Thanks and apologies to Ade Oshineye, Ojan Vafai, Frances Berriman, Dion Almaer, Addy Osmani, Gray Norton and Philip Walton for their feedback on drafts of this post.

Effective Standards Work, Part 2: Threading the Needle

The web standards process fails us too often. This series explores the forces at work, how we’re improving the situation, and how you can shape new features more effectively.

“Part 1: The Lay of The Land” discussed persistent challenges in standards and forces that give rise to misunderstandings. It also described the ecosystem dynamics that make change difficult, even before considering the varying firm-level strategies of browser vendors.

Essential Ingredients

Making progress on new features is extraordinarily challenging in this environment.

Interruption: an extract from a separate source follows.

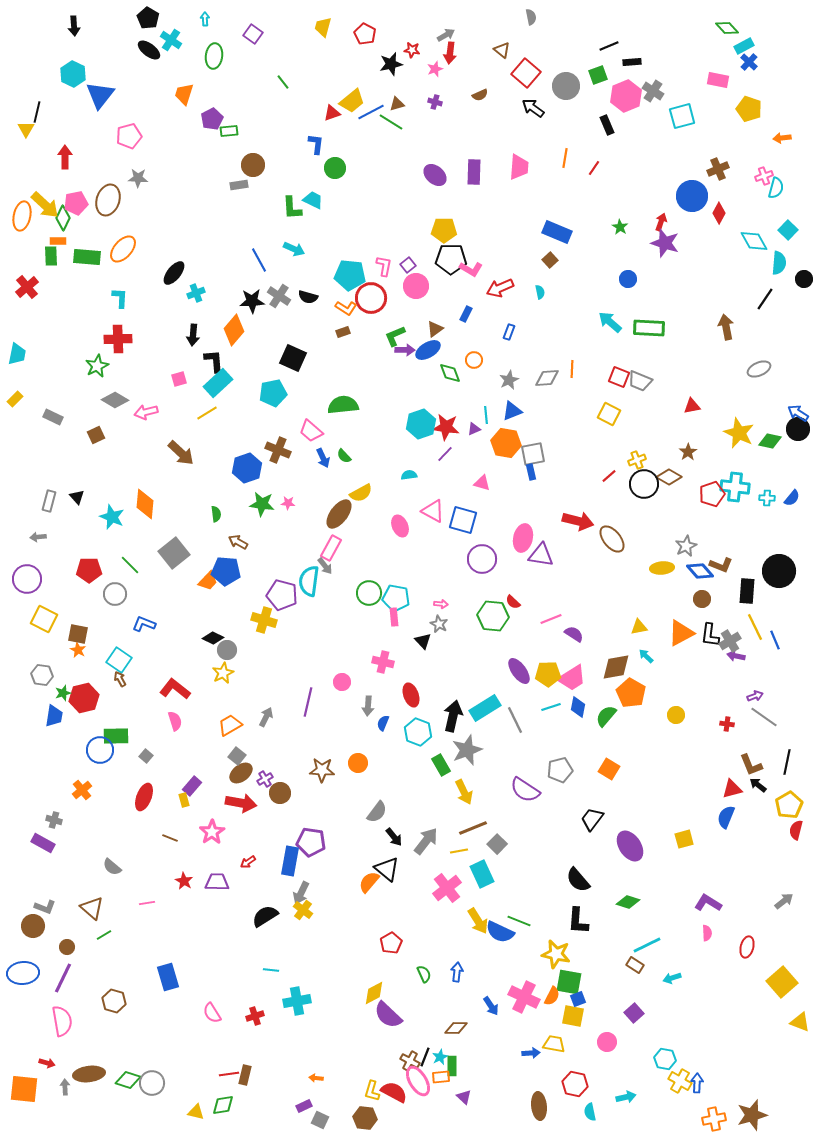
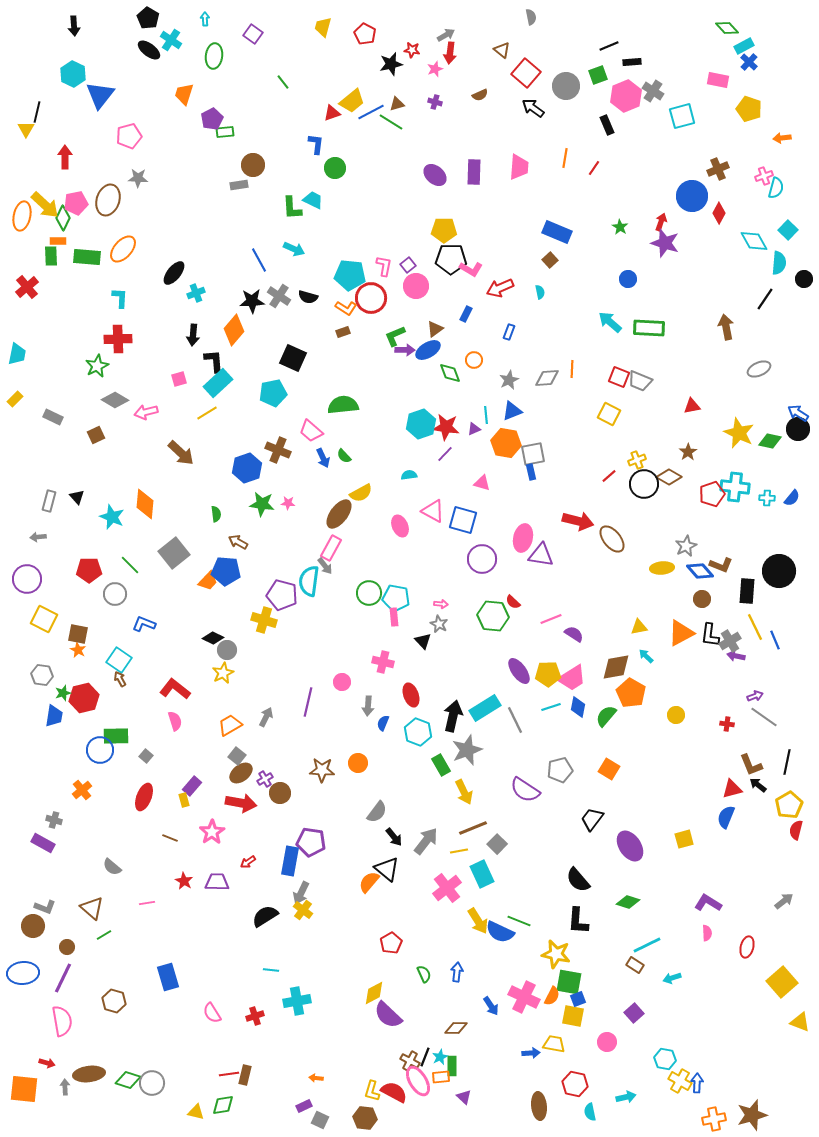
green rectangle at (229, 131): moved 4 px left, 1 px down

However, armed with a clear understanding of the situation, it’s possible to chart a narrow but reliable path forward. Necessary ingredients in solving problems on the web platform include:

  • The ability to fail cheaply
    …at least early on. Most ideas and designs aren’t good, and most of the ones we eventually accept don’t start good. Spaces that allow ideas to spring to life and quietly pass into time, or radically change without undue drama, are essential to improving our outcomes.
  • Participation by web developers and browser engineers
    Nothing good happens without both groups at the table.
  • A venue outside a chartered Working Group in which to design and iterate
    Pre-determined outcomes rarely yield new insights and approaches. Long-term relationships of WG participants can also be toxic to new ideas. Nobody takes their first tap-dancing lessons under Broadway’s big lights. Start small and nimble, build from there.
  • A path towards eventual standardisation
    Care must be taken to ensure that IP obligations can be met the future, even if the loose, early group isn’t convened with a strict IP policy
  • Face-to-face deliberation
    I’ve never witnessed early design work go well without in-person collaboration. At a minimum, it bootstraps the human relationships necessary to jointly explore alternatives.

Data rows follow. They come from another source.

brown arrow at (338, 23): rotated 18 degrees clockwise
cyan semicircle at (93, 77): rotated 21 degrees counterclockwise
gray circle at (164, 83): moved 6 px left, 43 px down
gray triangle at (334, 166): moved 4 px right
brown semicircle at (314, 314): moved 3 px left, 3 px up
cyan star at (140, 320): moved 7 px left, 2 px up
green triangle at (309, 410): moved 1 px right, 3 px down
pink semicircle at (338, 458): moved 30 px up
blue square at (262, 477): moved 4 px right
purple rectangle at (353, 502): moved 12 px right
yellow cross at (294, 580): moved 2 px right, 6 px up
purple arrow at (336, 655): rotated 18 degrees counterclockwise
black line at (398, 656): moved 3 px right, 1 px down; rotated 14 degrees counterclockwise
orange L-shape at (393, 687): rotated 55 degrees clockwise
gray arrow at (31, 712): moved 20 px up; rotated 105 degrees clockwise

It’s attractive to think that design can (or should) happen within a formal Working Group. A well-functioning WG should include both developers and implementers, after all. Those groups often have face-to-face meetings, and the path toward standardisation is shortest in those venues! But it doesn’t work; not often enough to be useful, anyway.

Starting your journey there leads to pain and failure. Why? The deck is stacked against design-in-committee, both structurally and procedurally.

Structurally, it is the job of a Working Group to evaluate proposals for inclusion in a specification. The basis for inclusion in nearly all standards I know of is not rigorous or scientific. Evidence is not (yet) a compelling argument. The norms of standards organisations are set, largely, by social cohesion amongst those working to improve the systems they maintain. The older the specification and the more stable the composition of the group, the harder it is for new ideas and people to enter with credibility.

A further difficulty for non-implementers (in another universe, “customers”) within these groups is the information asymmetry inherent in the producer/consumer relationship. Implementers feel a responsibility to resist designs they feel would be detrimental to either their architecture or their competitive position. New ideas have to enter this environment roughly “done” to even get on the agenda.

Procedurally, it’s the responsibility of chairs and the overall group to make progress towards the promised deliverables. Working Group charters typically set up a scoped set of deliverables and a time-table, and while there’s lots of play built into these things, groups that don’t continue to produce new versions on a regular basis are considered problematic. Problematic groups tend not to continue to receive the organisational support they require to continue.

Failure and iteration are the lifeblood of good design, but these groups are geared for success. They aggressively filter out new ideas to preserve their ability to ship new versions of specs. Once something is locked into a WG agenda, it’s “in”. This is inherently anti-iteration.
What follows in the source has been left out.